Preliminarily, Plaintiffs argue that only jury verdicts can support the probable-cause
presumption. They are mistaken. A judge’s decision after a nonjury trial that judgment
should be entered in favor of the prosecuting party is no less indicative of probable cause,
and no less worthy of respect and deference, than is a jury’s verdict. Therefore, the
probable-cause presumption arises regardless of whether the decision is made “by a court
consisting of a judge and jury or by a judge sitting as the trier of fact as well as of law . . . .”
(Rest.2d, Torts, § 667, com. a, p. 437.) In accordance with that rule, several California
cases invoke the presumption on the basis of nonjury decisions. (See, e.g., Cooper v.
Pirelli Cable Corp. (1984) 160 Cal.App.3d 294, 300 [small claims action]; Norton v. John
M. C. Marble Co. (1939) 30 Cal.App.2d 451, 454-455 [contempt proceedings]; Cowles v.
Carter, supra, 115 Cal.App.3d 350, 356 [quoting with approval a Georgia case involving a
judge’s order granting an injunction and appointing a receiver].)
Alternatively, Plaintiffs contend that only decisions reached after fair adversary
hearings are sufficient to support the presumption. They note that several cases state that
the criteria for determining whether the probable-cause presumption applies “may be
articulated in the following question: Did a trier of fact after a fair adversary hearing reach
18
a determination on the merits against the defendant in the prior proceeding?” (Cowles v.

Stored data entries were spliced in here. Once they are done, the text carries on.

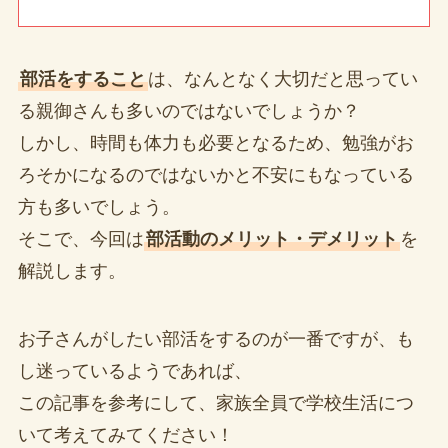
部活をすること
は、なんとなく大切だと思ってい
る親御さんも多いのではないでしょうか？
しかし、時間も体力も必要となるため、勉強がお
ろそかになるのではないかと不安にもなっている
方も多いでしょう。
そこで、今回は
部活動のメリット・デメリット
を
解説します。
お子さんがしたい部活をするのが一番ですが、も
し迷っているようであれば、
この記事を参考にして、家族全員で学校生活につ
いて考えてみてください！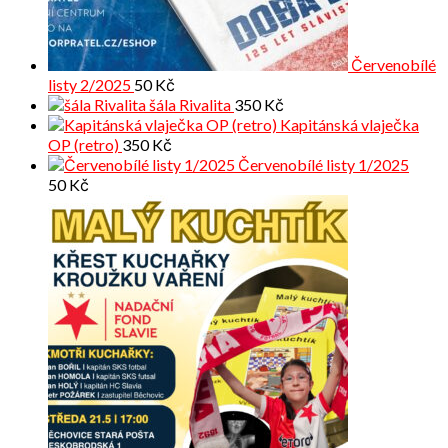
Červenobílé
listy 2/2025
50
Kč
šála Rivalita
350
Kč
Kapitánská vlaječka
OP (retro)
350
Kč
Červenobílé listy 1/2025
50
Kč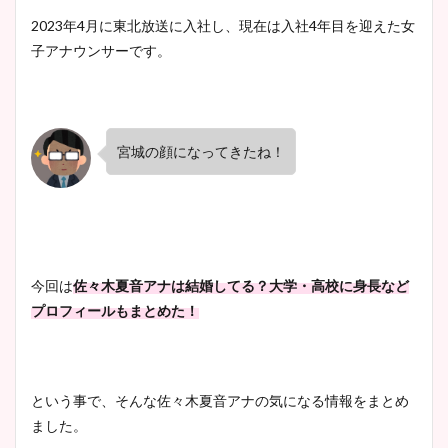
2023年4月に東北放送に入社し、現在は入社4年目を迎えた女
子アナウンサーです。
宮城の顔になってきたね！
今回は
佐々木夏音アナは結婚してる？大学・高校に身長など
プロフィールもまとめた！
という事で、そんな佐々木夏音アナの気になる情報をまとめ
ました。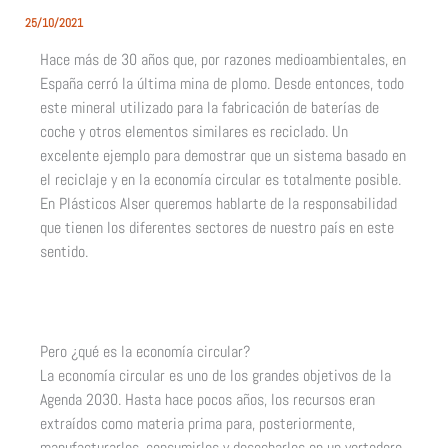
25/10/2021
Hace más de 30 años que, por razones medioambientales, en
España cerró la última mina de plomo. Desde entonces, todo
este mineral utilizado para la fabricación de baterías de
coche y otros elementos similares es reciclado. Un
excelente ejemplo para demostrar que un sistema basado en
el reciclaje y en la economía circular es totalmente posible.
En Plásticos Alser queremos hablarte de la responsabilidad
que tienen los diferentes sectores de nuestro país en este
sentido.
Pero ¿qué es la economía circular?
La economía circular es uno de los grandes objetivos de la
Agenda 2030. Hasta hace pocos años, los recursos eran
extraídos como materia prima para, posteriormente,
manufacturarlos, consumirlos y desecharlos en un vertedero.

Carter, supra, 115 Cal.App.3d 350, 358; accord, Roberts, supra, 76 Cal.App.4th 375, 383;
Lucchesi v. Giannini & Uniack (1984) 158 Cal.App.3d 777, 787 (hereafter Lucchesi).)
They contend that, under that standard, the order following the trial of the injunctive relief
claim of the Teachers’ action cannot give rise to the presumption because we held that the
manner in which that trial was conducted “deprived the defendants of their due-process
right to a full and fair hearing of their defense to the accusations against them . . . .”
(E019394.)
They are mistaken. The requirement of a fair adversary hearing is simply another
way of saying that the presumption of probable cause may be rebutted only upon a showing
that the judgment in the underlying action was procured “‘by fraud, perjury or subornation
of perjury, or other unfair conduct on the part of the defendant . . . .’” (Carpenter v. Sibley,
supra, 153 Cal. at p. 218.) Here, there is no assertion of any fraud or other wrongful
conduct by Defendants during the trial. Although the trial court erred by excluding oral
testimony other than testimony on cross-examination, there is no assertion that that
exclusion was sought by Defendants. Moreover, that error did not prevent Plaintiffs from
appearing, presenting their defense, and otherwise participating in the trial. Judicial error
of this sort does not constitute either extrinsic or intrinsic fraud or mistake, and thus does
not rebut the presumption.7
7
At oral argument, Plaintiffs argued that judgments arising from proceedings lacking
due process do not collaterally estop relitigation of the issues resolved in those judgments,
that collateral estoppel is analogous to the conclusive presumption, and therefore no
conclusive presumption should arise in this instance. But because Plaintiffs neither raised
[footnote continued on next page]
19
The presumption of probable cause being unrebutted, that presumption becomes
conclusive. It having been established as a matter of law that Defendants had probable cause
to bring their claim for injunctive relief, and a lack of probable cause being an essential
element of a malicious prosecution action, the trial court correctly determined that no
malicious prosecution action can be predicated on the injunctive-relief claim.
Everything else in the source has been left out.